Provided records:
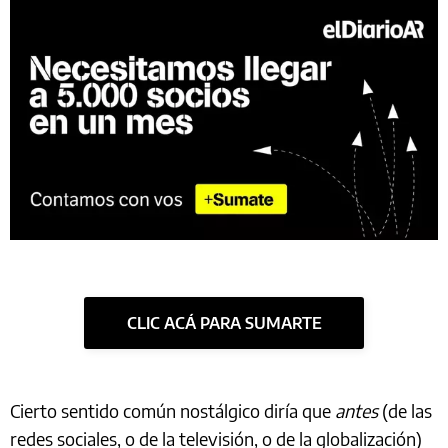
CLIC ACÁ PARA SUMARTE
Cierto sentido común nostálgico diría que
antes
(de las
redes sociales, o de la televisión, o de la globalización)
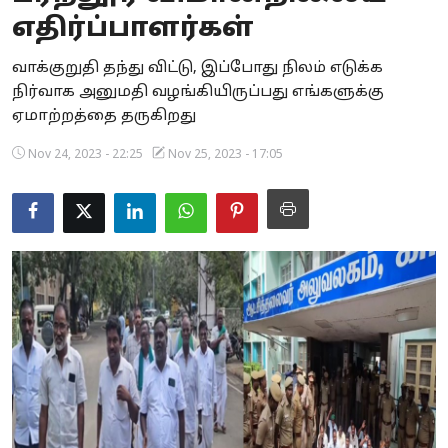
எதிர்ப்பாளர்கள்
Business
வாக்குறுதி தந்து விட்டு, இப்போது நிலம் எடுக்க
Crime
நிர்வாக அனுமதி வழங்கியிருப்பது எங்களுக்கு
ஏமாற்றத்தை தருகிறது
Tamilnadu
Nov 24, 2023 - 22:25
Nov 25, 2023 - 17:05
National
World
Astrology
Spirituality
Weather
Politics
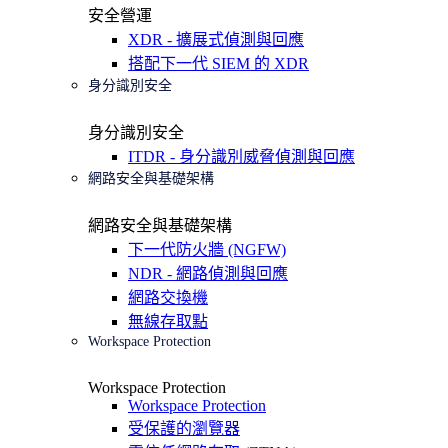
安全營運
XDR - 擴展式偵測與回應
搭配下一代 SIEM 的 XDR
身分識別安全
身分識別安全
ITDR - 身分識別威脅偵測與回應
網路安全與基礎架構
網路安全與基礎架構
下一代防火牆 (NGFW)
NDR - 網路偵測與回應
網路交換機
無線存取點
Workspace Protection
Workspace Protection
Workspace Protection
受保護的瀏覽器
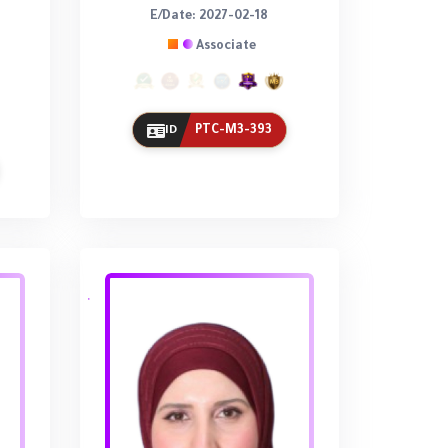
E/Date: 2027-02-18
Associate
PTC-M3-393
ID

Try it: Set down every entry above exactly as written. Leave out all pictures.

Solution to the problem:
CLIC ACÁ PARA SUMARTE
Cierto sentido común nostálgico diría que
antes
(de las
redes sociales, o de la televisión, o de la globalización)
எதிர்ப்பாளர்கள்
Business
வாக்குறுதி தந்து விட்டு, இப்போது நிலம் எடுக்க
Crime
நிர்வாக அனுமதி வழங்கியிருப்பது எங்களுக்கு
ஏமாற்றத்தை தருகிறது
Tamilnadu
Nov 24, 2023 - 22:25
Nov 25, 2023 - 17:05
National
World
Astrology
Spirituality
Weather
Politics
安全營運
XDR - 擴展式偵測與回應
搭配下一代 SIEM 的 XDR
身分識別安全
身分識別安全
ITDR - 身分識別威脅偵測與回應
網路安全與基礎架構
網路安全與基礎架構
下一代防火牆 (NGFW)
NDR - 網路偵測與回應
網路交換機
無線存取點
Workspace Protection
Workspace Protection
Workspace Protection
受保護的瀏覽器
E/Date: 2027-02-18
Associate
PTC-M3-393
ID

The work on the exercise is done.